Loser: The NFL’s COVID Plans

The two most promising games of Sunday’s slate were postponed due to positive coronavirus tests. A highly awaited matchup between the Super Bowl champion Chiefs and the perennial contender Patriots was bumped from Sunday to Monday after former MVP Cam Newton tested positive; a game between the undefeated Titans and the undefeated Steelers was bumped off the schedule due to 16 positive tests within the Titans’ organization, including eight players.
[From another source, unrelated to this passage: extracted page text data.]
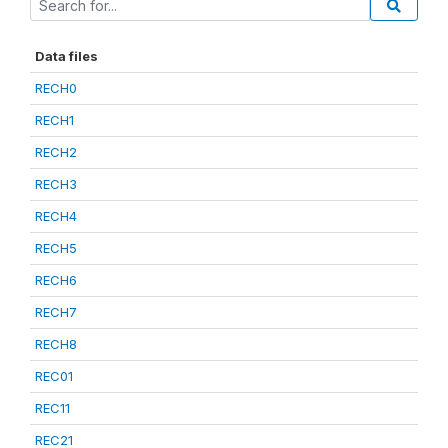
Data files
RECH0
RECH1
RECH2
RECH3
RECH4
RECH5
RECH6
RECH7
RECH8
REC01
REC11
REC21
Two percent of Americans have now tested positive for the coronavirus, and somehow, the NFL made it through the first two weeks of the season without any player testing positive. The league tried to make it seem as if this was due to its own strict protocols; this past week has made it clear it mainly got lucky. It wasn’t until after the positives that we saw the full extent of how the NFL was making things up as it went along. The league initially hoped the Titans could play without practicing all week, and seems to be improvising its scenarios for Monday’s Pats-Chiefs game. There was talk that the game could be played Tuesday; the Pats are taking the rare step of flying to Kansas City on game day, and will use two planes, one exclusively for people who had contact with Newton. The Steelers and Titans will try to play 13 consecutive weeks without having any more of their games postponed; it’s unclear what will happen if they can’t.
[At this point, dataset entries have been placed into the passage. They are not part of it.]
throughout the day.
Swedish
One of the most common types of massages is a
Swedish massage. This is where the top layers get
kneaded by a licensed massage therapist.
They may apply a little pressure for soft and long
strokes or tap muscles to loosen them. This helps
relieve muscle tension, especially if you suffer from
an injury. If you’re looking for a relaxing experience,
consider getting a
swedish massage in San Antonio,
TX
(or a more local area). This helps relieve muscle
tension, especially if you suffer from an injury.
Some sports leagues successfully prevented positives by using a bubble format. The NFL didn’t—and on top of that, it didn’t really have a plan for the eventuality that players would test positive. The idea has always been to push on and hope nothing bad will happen. I hope the infected players get healthy, and are free from long-term effects; I hope no more NFL players get infected. But for the sake of the league’s players, what I’d really like is for the NFL to have a better plan than hoping.

Loser: The NFC East

It’s bitterly hilarious that the NFL’s most popular division is its worst. We yearn to watch the Dallas Cowboys, who have not won a championship in 25 years; every network scrambles to snatch up games featuring the New York Giants, who have the league’s second-worst record since 2015. Since 2011, 15 teams have sneaked into the playoffs without winning 10 games; four have been from the NFC East, including last year’s 9-7 Eagles.

This year, the NFC East champion will likely be even worse. The Eagles are on top of the division with a 1-2-1 record. (Good thing they played for the tie last week!) The Cowboys, despite being on track to have the worst defense in NFL history, have the best point differential in the division. Washington has the third-fewest points in the NFL, ahead of just two teams—one of which is the Giants. The Giants have scored only three touchdowns in four games; notable former Giant Odell Beckham Jr. scored that many on Sunday alone against the Cowboys.

The NFC East is America’s favorite garbage heap, and the raccoons battling to be on top are even worse than most years. And now that I think about it, watching raccoons battle to be on top of a garbage heap actually sounds like pretty good TV. I kinda get why the Cowboys and Giants are on TV all the time.